2 Years ago today I finished the hardest thing I have ever done, 3 rounds of BEP Chemotherapy. I had also suffered from a pulmonary embolism, and could not walk up one flight of stairs without being completely out of breath.

Today I signed up for second hardest thing I will have done,  Pinhoti 100 mile trail race.

Go for it now.  The future is promised to no one.  ~Wayne Dyer

Hot to Trot 8 Hour Race. 29 Laps 34.3 Miles

This was my first timed event, and I am convinced that the timed race on a short 1.x loop takes more mental grit than a point to point race of equal distance. These are just a few things I noticed. First, since it is a short loop, you see the same section of trail over and over again. This can get to be a little boring, but at least you learn the best approach to each section. Since I knew exactly what was coming up next, I could play little mind games with myself about running to that one tree this lap without walking. I could also get into a zone without worrying about making a wrong turn. Second, you have to push yourself to keep moving out of the Aid Station/Start Finish area. Seeing that race clock would give me that end of race feeling especially towards the end of the race. I noticed that some runners would run harder faster laps, but would take sit down breaks. My strategy from the start was to keep moving with a slow steady run with some walk breaks, and to power hike the hills. There was one good climb that I power hiked every loop, and a few sections that I would walk some laps to allow my core temp to drop plus allow my muscles to recover. I also wanted to experiment a little with hydration and nutrition without being too far from help. I consumed on average about 10oz of fluid, either water or 50/50 water sports drink. I would take a SCap about every hour, and I would eat about every 30-45 minutes. I only used Gels twice during the race, and ate small amounts of real food the rest of the time.
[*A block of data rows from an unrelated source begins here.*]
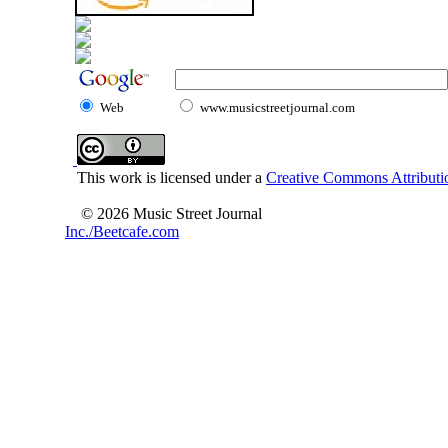
Web
www.musicstreetjournal.com
This work is licensed under a
Creative Commons Attributio
© 2026 Music Street Journal
Inc./Beetcafe.com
Over all I enjoyed the timed event. I want to try a 12 hour or 24 hour next to see how I really like this format.

Monday, August 2, 2010

Running Gear Reviews.

In the past I before I bought a trail shoe, hydration pack, or supplement, I would search the web for reviews. I always end up on a blog somewhere reading a detailed review on that gear. I would think wow, now that sounds just like me; I need that shoe to improve my running. I need that pack cause I can carry more, and it will not bounce. None of it worked. The shoes did not make me run better, they made my knees hurt because I wanted my running stride to be something it is not. The pack bounced, made my back sweat, and was heavy. Those supplements did not help my performance, they just cost me money.
I noticed in my search for reviews that there are not many negative reviews on blogs. Most of the negative reviews I found were on store sites, and were on products that did have a specific problem. For example, battery life on GPS watches, bladders that leak, and shoes of a very poor design are all things I have found on store websites. This is good information that you can use before making a purchase. With all of that said, I will not review specific products. I will try to explain solutions, and training that works for me.
My conclusion? You have to do what works for you. Those shoes are not going to improve your running. You have to work on your form, and put the miles in before you can run better, and without pain. Any pack is going to be hotter on your back. The more stuff you carry the heavier it will be. If you bounce when you run, anything you wear is going to bounce with you. You can still learn from others around you, but you have to try to see what works for the given run whether it be an ultra, training run, or 5k.